I am left reflecting on how important it is that Trustees, Non-Executive Directors and Board Governors really, truly scrutinise the operational decisions of management and how difficult it can be to do this with a charismatic, single minded CEO who, no doubt in Camila’s case, brushed off probing questions and deliberately kept information away from the Board.

It strikes me that to get it right, the Board needs to be not just seen as additive but actually is additive to the company.  In addition, they must overtly demonstrate they have the same common interest as management, namely delivering the mission of the business and safeguarding the interests of the stakeholders.  This makes sure the relationship with Board Directors is positive and supportive so that CEOs and managers are confident about bringing bad news to the Board table – Board Directors are not parents to tell the management off which is how I think Camila saw it.

It also intrigues me that she tried to hide behind the audits and because they were ‘clean’ everything was therefore fine.  Given what we now know this not only reveals her own inadequate financial understanding but begs the question why didn’t her Finance Director explain it to her.  Interestingly the TV programme doesn’t show any of the finance professionals in the business – they must have been there but obviously they were so way down the ranks of importance in Camila’s mind they didn’t merit featuring on the documentary.  I think CEOs not seeing (or demoting) the value of the finance function is always a bad sign and the Board should have treated this as a warning and investigated it.

And since when are we expecting moral judgements from our auditors?
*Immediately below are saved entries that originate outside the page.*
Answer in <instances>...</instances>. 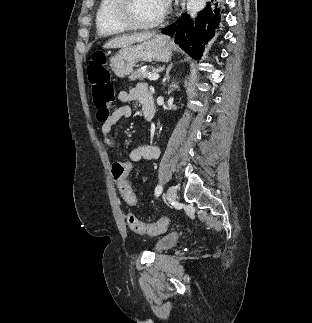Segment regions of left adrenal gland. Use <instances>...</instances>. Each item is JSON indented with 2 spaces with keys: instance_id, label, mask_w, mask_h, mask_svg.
<instances>
[{
  "instance_id": "left-adrenal-gland-1",
  "label": "left adrenal gland",
  "mask_w": 312,
  "mask_h": 323,
  "mask_svg": "<svg viewBox=\"0 0 312 323\" xmlns=\"http://www.w3.org/2000/svg\"><path fill=\"white\" fill-rule=\"evenodd\" d=\"M172 66H173V64H169V66H168V68L166 70L163 86H166L165 82H169V80H170L169 72H170Z\"/></svg>"
}]
</instances>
Auditors make sure money is properly accounted for, which is entirely different than passing judgement on how its used, unless, of course, it has been used illegally.  It was the job of the Board to query the brown paper envelope payments to individuals which would have been documented in the accounts as ‘food vouchers’ and similarly the Trustees needed to decide if splendid interior of the “White House” home (paid for by Kids Company for psychotherapy) was appropriate, as the accountants would have signed off ‘costs of refurbishment’.   This also speaks to having Trustees who are qualified to do the role.  The financial mismanagement at Kids Company is now well documented – unrestricted reserves in the 2013 accounts of less than £500k when benchmarks suggest this should have been nearer £4m – and yes, in this case I would have expected the auditors to alert the Board that the reserves were too small, so were the Trustees sufficiently financially literate?

The list of the Trustees of Kids Company looks good, indeed it looks impressive.  Actually this list was quite hard to find; Alan Yentob is referred to all the time in the media but I had to dig into the Fourth Report from the House of Commons Committee to find the list of the other Trustees in Annex A.   One can only surmise that these, on the face of it, well qualified business individuals just didn’t take the time to get close enough to the business; that were they just ‘stuffed shirts’.

The lesson to CEOs is there’s no value in having stuffed shirts around your Board table: you need to get over any delusions of grandeur you have that you don’t need oversight because you do.   Board Directors or Trustees should be selected on the basis that they will both do their job well and work with the management team effectively.  In my mind, there is no doubt Kids Company could have been saved if the Trustees had done their job properly.